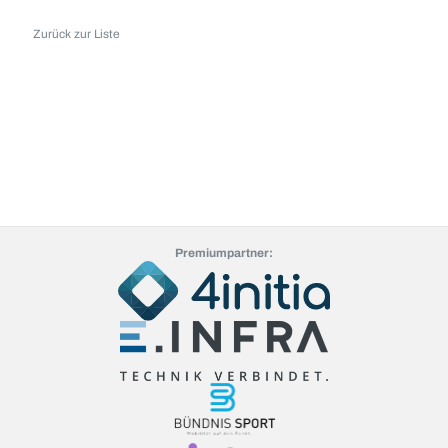
Zurück zur Liste
Premiumpartner:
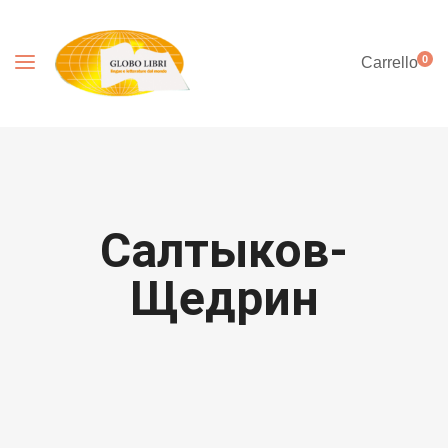
0
Carrello
Салтыков-
Щедрин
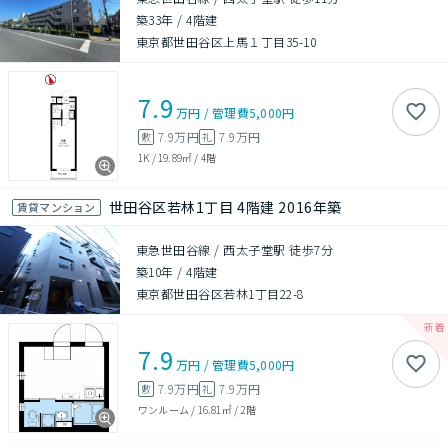
築33年
/
4階建
東京都世田谷区上馬１丁目35-10
7.9
万円
/
管理費
5,000円
7.9万円
7.9万円
敷
礼
1K
/
19.89㎡
/
4階
世田谷区若林1丁目 4階建 2016年築
賃貸マンション
東急世田谷線 / 西太子堂駅 徒歩7分
築10年
/
4階建
東京都世田谷区若林1丁目22-8
7.9
万円
/
管理費
5,000円
7.9万円
7.9万円
敷
礼
ワンルーム
/
16.81㎡
/
2階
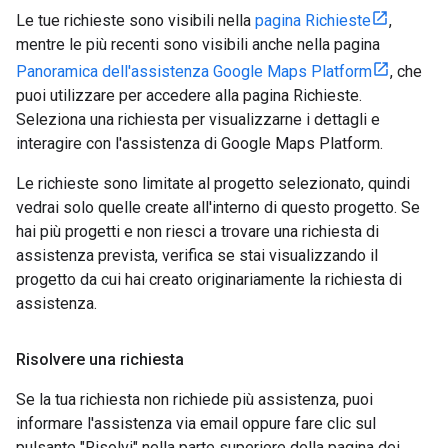
Le tue richieste sono visibili nella
pagina Richieste
,
mentre le più recenti sono visibili anche nella pagina
Panoramica dell'assistenza Google Maps Platform
, che
puoi utilizzare per accedere alla pagina Richieste.
Seleziona una richiesta per visualizzarne i dettagli e
interagire con l'assistenza di Google Maps Platform.
Le richieste sono limitate al progetto selezionato, quindi
vedrai solo quelle create all'interno di questo progetto. Se
hai più progetti e non riesci a trovare una richiesta di
assistenza prevista, verifica se stai visualizzando il
progetto da cui hai creato originariamente la richiesta di
assistenza.
Risolvere una richiesta
Se la tua richiesta non richiede più assistenza, puoi
informare l'assistenza via email oppure fare clic sul
pulsante "Risolvi" nella parte superiore della pagina dei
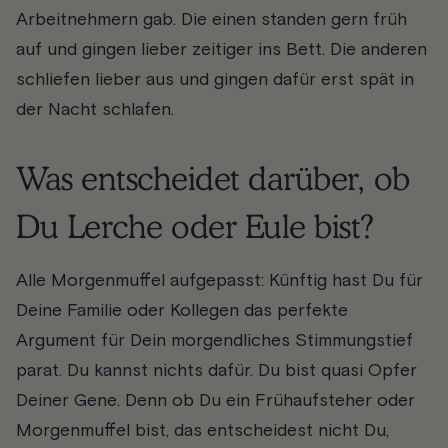
Arbeitnehmern gab. Die einen standen gern früh
auf und gingen lieber zeitiger ins Bett. Die anderen
schliefen lieber aus und gingen dafür erst spät in
der Nacht schlafen.
Was entscheidet darüber, ob
Du Lerche oder Eule bist?
Alle Morgenmuffel aufgepasst: Künftig hast Du für
Deine Familie oder Kollegen das perfekte
Argument für Dein morgendliches Stimmungstief
parat. Du kannst nichts dafür. Du bist quasi Opfer
Deiner Gene. Denn ob Du ein Frühaufsteher oder
Morgenmuffel bist, das entscheidest nicht Du,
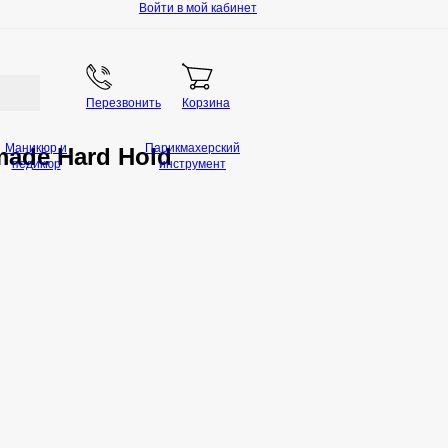
Войти в мой кабинет
Перезвонить
Корзина
Маникюр и
Парикмахерский
made Hard Hold
педикюр
инструмент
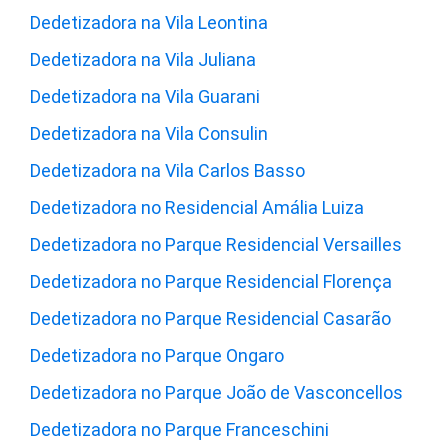
Dedetizadora na Vila Leontina
Dedetizadora na Vila Juliana
Dedetizadora na Vila Guarani
Dedetizadora na Vila Consulin
Dedetizadora na Vila Carlos Basso
Dedetizadora no Residencial Amália Luiza
Dedetizadora no Parque Residencial Versailles
Dedetizadora no Parque Residencial Florença
Dedetizadora no Parque Residencial Casarão
Dedetizadora no Parque Ongaro
Dedetizadora no Parque João de Vasconcellos
Dedetizadora no Parque Franceschini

TASK DETAILS
Go through the material and copy every line in which the word "pagina" occurs.

RESULT OF THIS EXERCISE
pagina Richieste
mentre le più recenti sono visibili anche nella pagina
puoi utilizzare per accedere alla pagina Richieste.
pulsante "Risolvi" nella parte superiore della pagina dei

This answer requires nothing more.